Terri Irwin, 59, the widow of the late “The Crocodile Hunter” star Steve Irwin, has opened up about her dating life.
“I totally got my happily ever after,” Terri told Us Weekly in an article published Thursday.
“And while there are a lot of wonderful men in the world, can you see another Steve Irwin? I just can’t. I’d be like, ‘I love that you’re a librarian and the Dewey Decimal System is cool, but I got to go jump a crocodile and do that.’ Forget that,” she said.
Terri continued, “I had the best marriage in the whole world for 14 years, and I’m very comfortable with the person I see in the mirror. So I’m okay to be on my own now. And I’m lonely for Steve, but I’m not a lonely person, so I’m very lucky.”

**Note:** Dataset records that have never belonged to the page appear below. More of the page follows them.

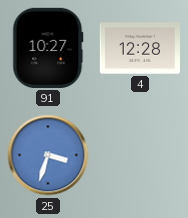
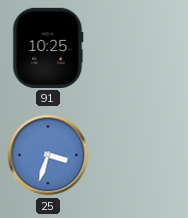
91: 10:27 -> 10:25
4: 12:28 -> none
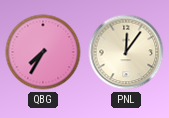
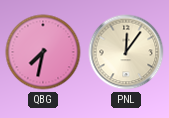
QBG: 7:35 -> 7:32
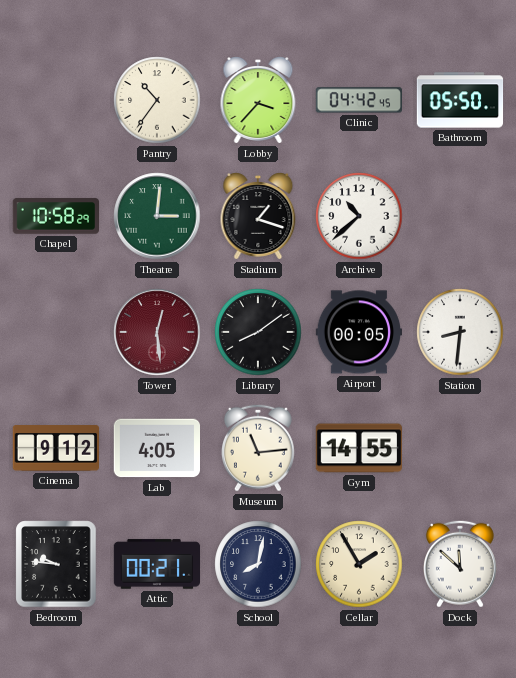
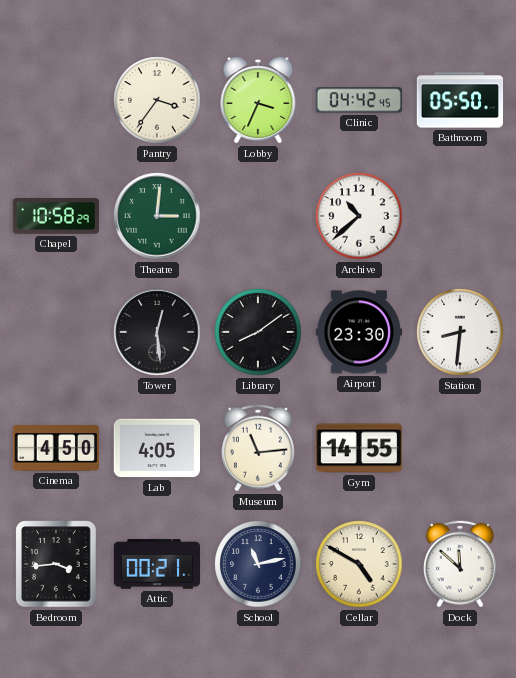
Pantry: 10:36 -> 3:36
Lobby: 3:37 -> 3:34
Stadium: 1:18 -> none
Tower dial: burgundy -> black
Airport: 00:05 -> 23:30
Cinema: 9:12 -> 4:50
Bedroom: 9:46 -> 3:44
School: 8:02 -> 11:13
Cellar: 1:55 -> 4:50
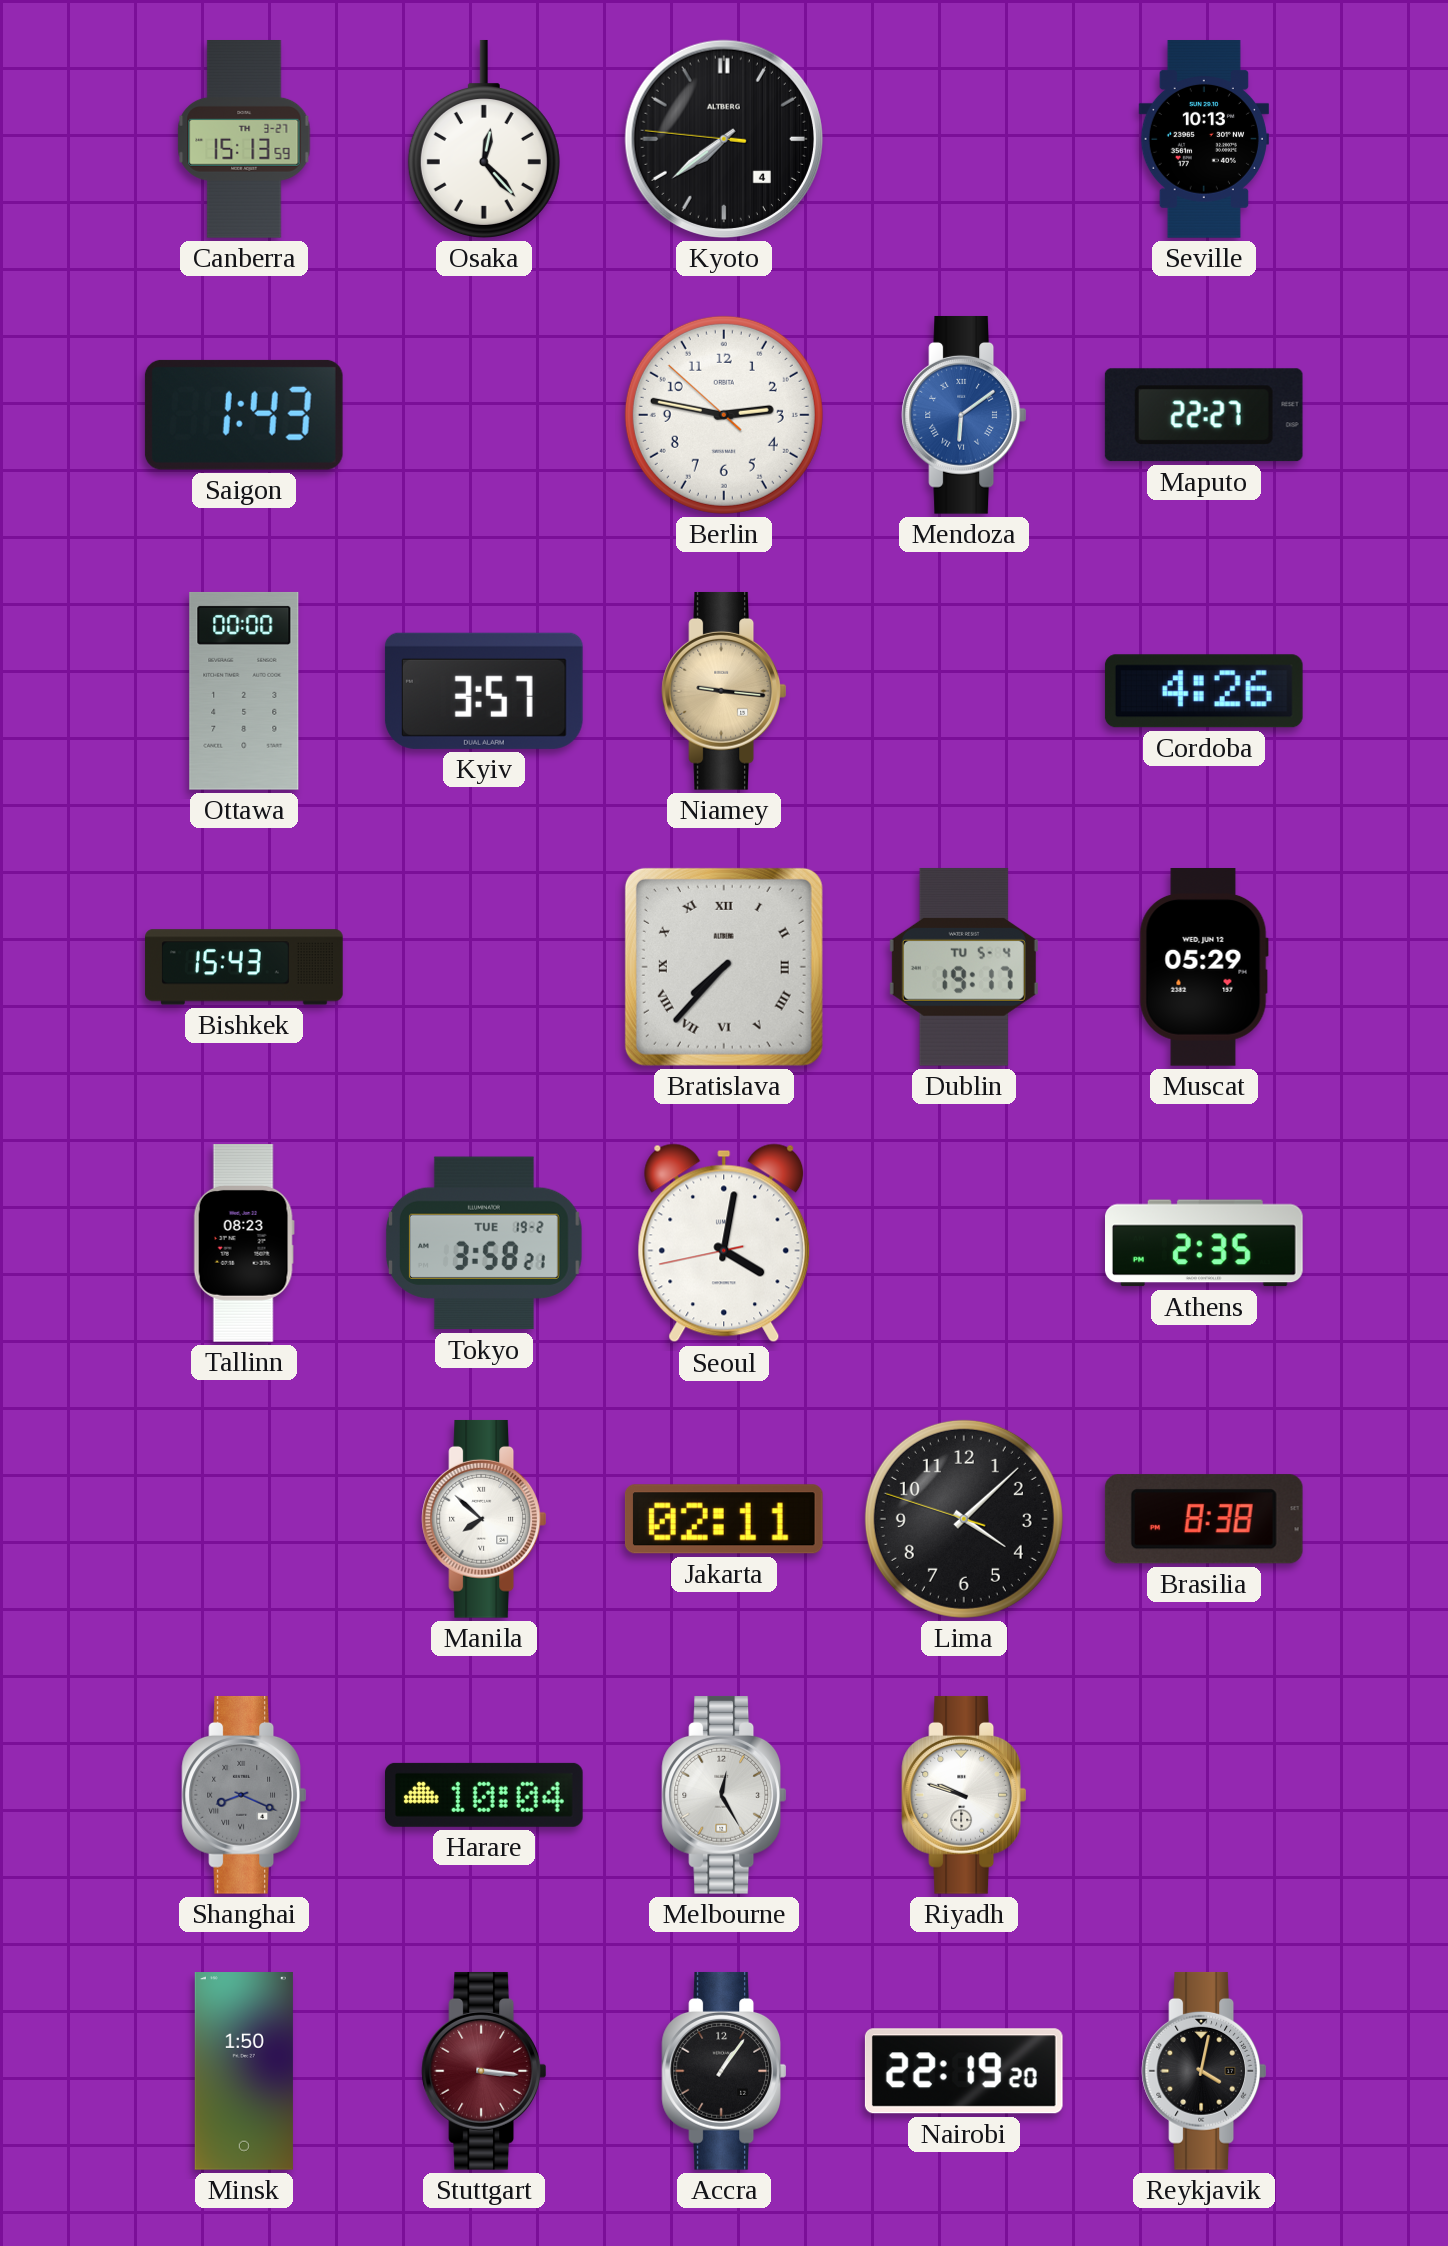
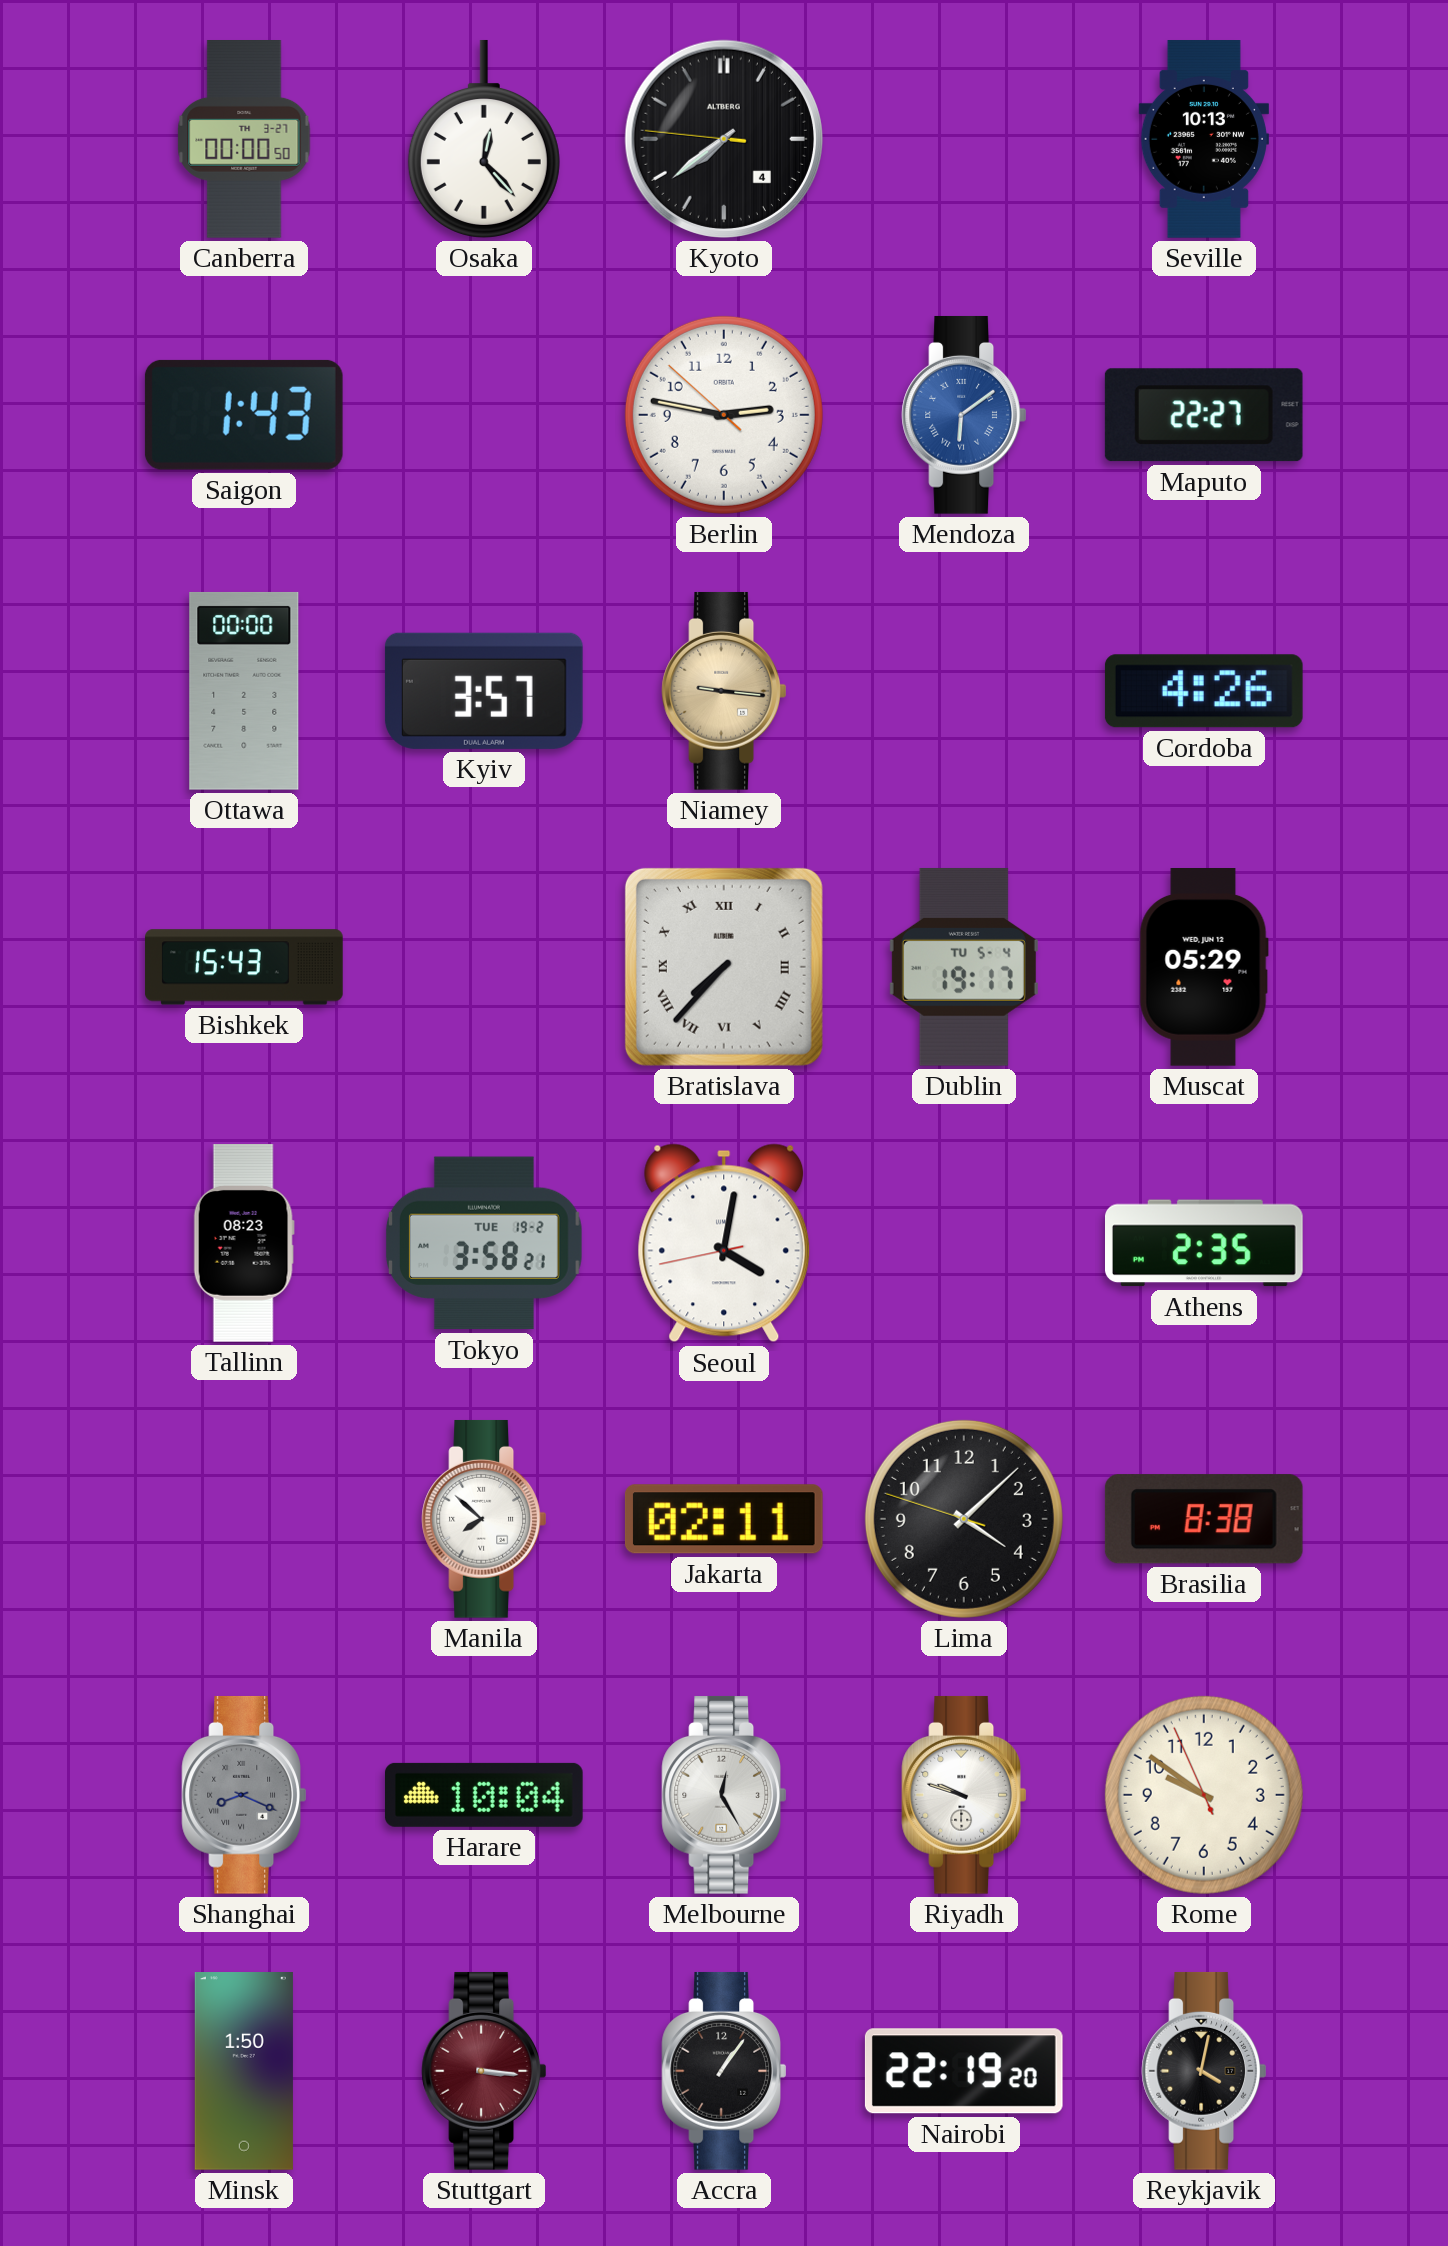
Canberra: 15:13 -> 00:00
Rome: none -> 9:50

Steve and Terri met in 1991 when Steve was working at his parents’ Queensland Reptile and Fauna Park in Beerwah, Queensland (now known as Australia Zoo). Terri, a fellow animal lover, was working at a wildlife rehabilitation facility at the time and was visiting the park where Steve was doing one of his famous crocodile demonstrations.
“When I saw Terri in the crowd, I looked up and our eyes met and my heart just went, ‘BANG, BANG, BANG, BANG,’” he recalled in a “Crocodile Hunter” episode, adding that it was “love at first sight.”
Terri has been a widow for 18 years. Steve died in 2006 at age 44, after a freak accident when he was filming in the Great Barrier Reef and got pierced in the chest by a stingray barb.
The couple had two children” daughter Bindi, 25, and son Robert, 20, who also starred in their own Animal Planet show, “Crikey! It’s the Irwins.”
Terri said that she herself isn’t interested in dating, but does enjoy watching “The Golden Bachelor.”
Terri added that if Steve were here today, he would be “very proud” of the work she and their children have done in his honor, saying it had been a “big dream” of his to keep conservation efforts going.
“[One day] he came in and he goes, ‘We have to have children. Who are we going to leave this all to? We have to have children.’ And I go, ‘Just because you have kids, doesn’t mean they’re going to be interested in what you’re doing.’ And he goes, ‘No, we’re having children and they’re going to love wildlife and conservation.’”
“The Crocodile Hunter” ran over a decade, from 1996-2007, with spin-off shows such as “Croc Files” (1999-2001) and “The Crocodile Hunter Diaries” (1998-2002).
Robert, who was just shy of 3 years old when Steve died, told The Post in 2018 that he remembers his father a little bit.
“I’m very lucky in the way that I’ve had so much of my life captured on camera, so really as the memories you have of Dad start to fade, you can always look back at the old footage and relive those special moments,” he said.
“At Australia Zoo, you can certainly feel his presence. That was Dad’s favorite place in the world. He literally built the zoo. I really do feel very honored to be following in Dad’s footsteps and continuing that legacy that he had. He was the original wildlife warrior.
“I absolutely love continuing that work.”